One of the most basic human needs is to be able to trust and be trusted. According to Erik Erikson (1979) we must first learn to trust and then to know others can trust us if we are to become autonomous, independent, industrious people who are able to take initiative and be active, powerful and productive citizens with a sense of social justice for ourselves and others. However, for all intents and purposes, there appeared to be a lack of trust in the students and teachers at this school. Why else would so much about their daily lives need to be itemized and administered? Why else would surveillance be normalized and reporting on infractions have had been so valued? Teachers and students were corrected and controlled, and this affected learning.

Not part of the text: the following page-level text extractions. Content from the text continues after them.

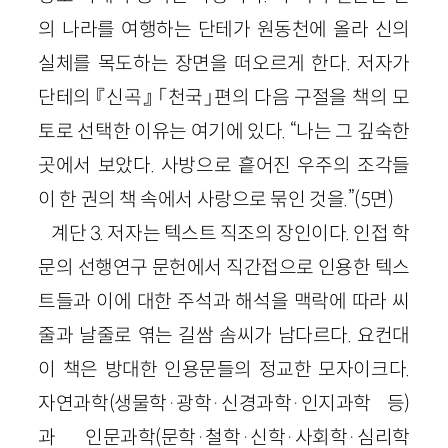
의 나라를 여행하는 단테가 원동천에 올라 신의
실체를 목도하는 장면을 떠오르게 한다. 저자가
단테의 『신곡』 「천국」편의 다음 구절을 책의 모
토로 선택한 이유는 여기에 있다. “나는 그 깊숙한
곳에서 보았다. 사방으로 흩어진 우주의 조각들
이 한 권의 책 속에서 사랑으로 묶인 것을.”(5면)
계단 3. 저자는 텍스트 직조의 장인이다. 인접 학
문의 선행연구 문헌에서 직간접으로 인용한 텍스
트들과 이에 대한 주석과 해석을 맥락에 따라 씨
줄과 날줄로 엮는 길쌈 솜씨가 남다르다. 요컨대
이 책은 방대한 인용문들의 정교한 모자이크다.
자연과학(생물학·광학·신경과학·인지과학 등)
과 인문과학(문학·철학·신학·사회학·심리학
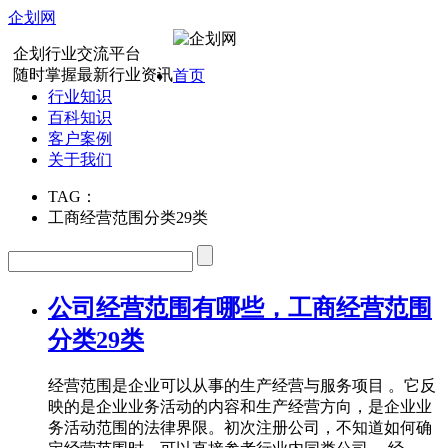
企划网
企划行业交流平台
随时掌握最新行业资讯
首页
行业知识
百科知识
客户案例
关于我们
TAG：
工商经营范围分类29类
公司经营范围有哪些，工商经营范围
分类29类
经营范围是企业可以从事的生产经营与服务项目 。它反
映的是企业业务活动的内容和生产经营方向，是企业业
务活动范围的法律界限。初次注册公司，不知道如何确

Teachers were expected to engage in student-centered and constructivist practices in the classroom because they were told to do so. However they, themselves, were treated as passive recipients of the wisdom of others. They were exposed to “experts” who were either brought into the school or encountered in professional learning days away from the classroom. Much of the professional learning was abstract or limited because it focused on what others thought the teachers needed rather than what the teachers identified as important for their immediate and long-term practice. Later, when the teachers were asked what they needed, they identified simple and affordable practices – time to plan together, fewer interruptions to classroom time, support for extending their pedagogic content knowledge that was relevant to their current needs, the opportunity to watch others teach and to have others watch them and give them feedback. They wanted feedback! But feedback for themselves and their growth as teachers, not feedback for a performance review that would result in a judgment being made about them as a teacher.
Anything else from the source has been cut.